Mountains and Rivers Trio

Violin, Cello & Piano
1990

Sostenuto e misterioso

by Claudia Schaer (violin) | Joel Feigin: Piano and Chamber Music, Volume One

Allegretto grazioso

by Claudia Schaer (violin) | Joel Feigin: Piano and Chamber Music, Volume One

Adagio

by Claudia Schaer (violin) | Joel Feigin: Piano and Chamber Music, Volume One

Vivace

by Claudia Schaer (violin) | Joel Feigin: Piano and Chamber Music, Volume One

Mountains and Rivers Trio Program Note 8/11/25

The Mountains and Rivers Trio begins softly and mysteriously, unfolding with increasing intensity before settling into a gentle violin melody. The work quickly grows faster and more passionate, reaching a big climax that fades into a quiet cello melody, beginning a melodious slow movement, that comes to a quiet end. A fast and lively scherzo breaks in, its repeated notes becoming a background for a restatement of the original melodic material, which grows into a big climax and a fast conclusion, resuming the drive of the scherzo.

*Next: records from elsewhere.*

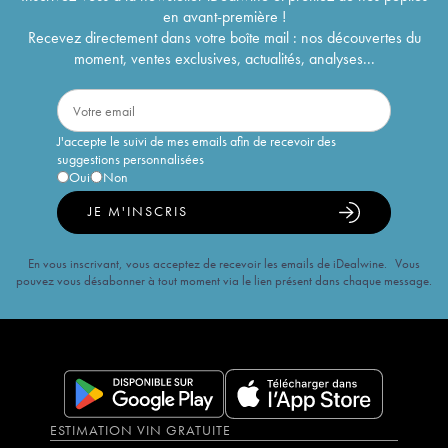
en avant-première !
Recevez directement dans votre boîte mail : nos découvertes du
moment, ventes exclusives, actualités, analyses...
J'accepte le suivi de mes emails afin de recevoir des
suggestions personnalisées
Oui
Non
JE M'INSCRIS
En vous inscrivant, vous acceptez de recevoir les emails de iDealwine. Vous
pouvez vous désabonner à tout moment via le lien présent dans chaque message.
ESTIMATION VIN GRATUITE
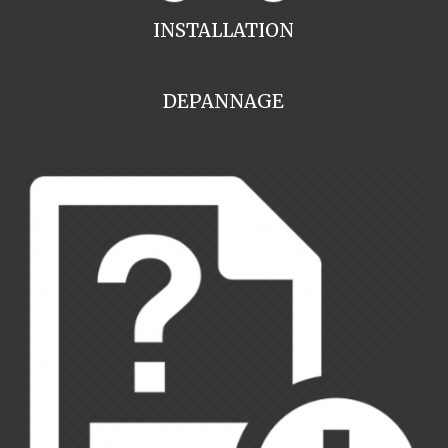
INSTALLATION
DEPANNAGE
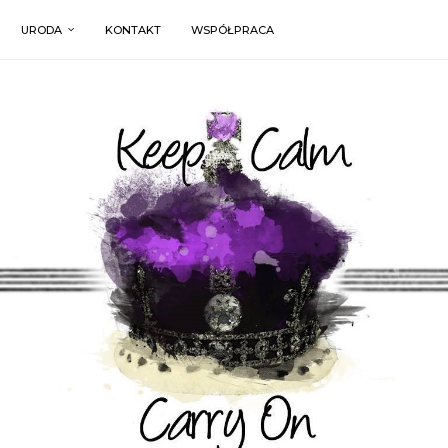
URODA
KONTAKT
WSPÓŁPRACA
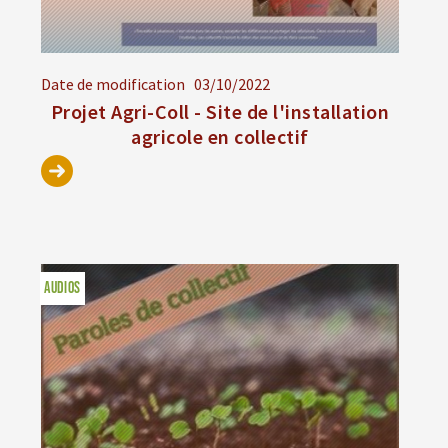
Date de modification
03/10/2022
Projet Agri-Coll - Site de l'installation
agricole en collectif
AUDIOS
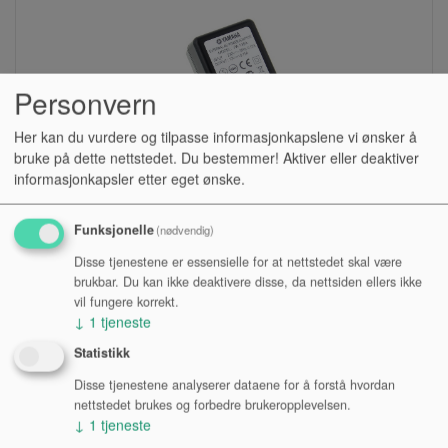
Personvern
Her kan du vurdere og tilpasse informasjonkapslene vi ønsker å
bruke på dette nettstedet. Du bestemmer! Aktiver eller deaktiver
informasjonkapsler etter eget ønske.
Funksjonelle
(nødvendig)
STRØMFORSYNING, YAMAHA PA-130B
Disse tjenestene er essensielle for at nettstedet skal være
brukbar. Du kan ikke deaktivere disse, da nettsiden ellers ikke
vil fungere korrekt.
Lagerstatus:
↓
1
tjeneste
Kr 440,00
Statistikk
eksl. mva.
Disse tjenestene analyserer dataene for å forstå hvordan
nettstedet brukes og forbedre brukeropplevelsen.
Kjøp
↓
1
tjeneste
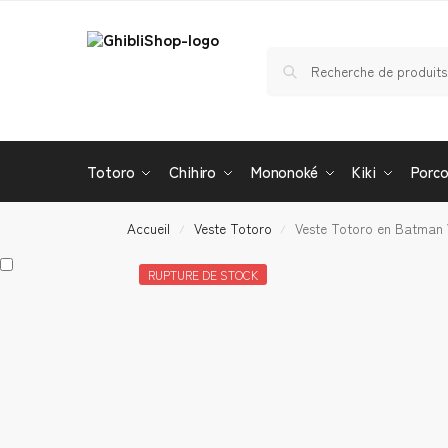
Totoro
Chihiro
Mononoké
Kiki
Porc
Accueil
Veste Totoro
Veste Totoro en Batman 
/
/
RUPTURE DE STOCK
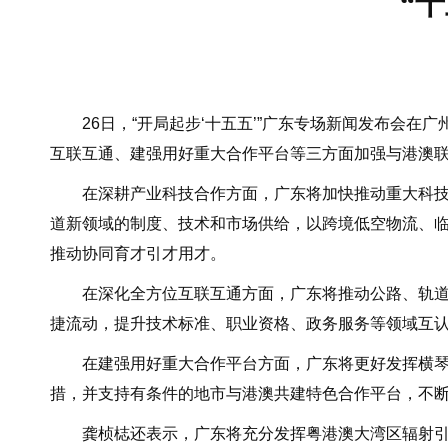
“
26日，“开局起步‘十五五’”广东专场新闻发布会在
互联互通、建强用好重大合作平台等三方面加强与港澳
在深耕产业科技合作方面，广东将加快推动重大科技基
道新领域的制度、技术和市场供给，以跨境低空物流、
推动协同育才引才用才。
在深化全方位互联互通方面，广东将推动公路、轨道交
捷流动，提升技术标准、职业资格、政务服务等领域互
在建强用好重大合作平台方面，广东将更好发挥横琴、
措，并支持有条件的地市与港澳共建特色合作平台，不
龚桢梽还表示，广东将充分发挥粤港澳大湾区辐射引领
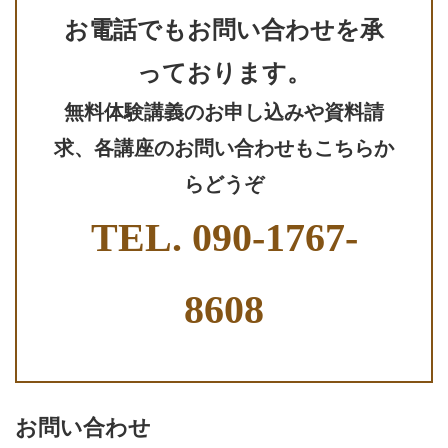
お電話でもお問い合わせを承
っております。
無料体験講義のお申し込みや資料請
求、各講座のお問い合わせもこちらか
らどうぞ
TEL.
090-1767-
8608
お問い合わせ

The title of this work perhaps requires an explanation. In 1987 my Zen teacher at the time, the photographer and video-artist John Daido Loori Roshi,asked me to provide music for a video, Mountains and Rivers, based on the Mountains and Rivers Sutra of Dogen Zenji, the great religious figure, writer, and philosopher who founded the Japanese Soto school of Zen. Here, Dogen treats the mountains and rivers, “just as they are” as in themselves a teaching of the Buddha. Daido Roshi’s video features beautiful footage of the changing landscape of the Catskill Mountains moving from the end of winter through the seasons and finally to winter again. In 1990 mountains and rivers were still in the air and had found a place in the music of the Trio – and so, when  I didn’t know what to call it, my wife, the Schoenberg scholar Severine Neff, suggested Mountains and Rivers.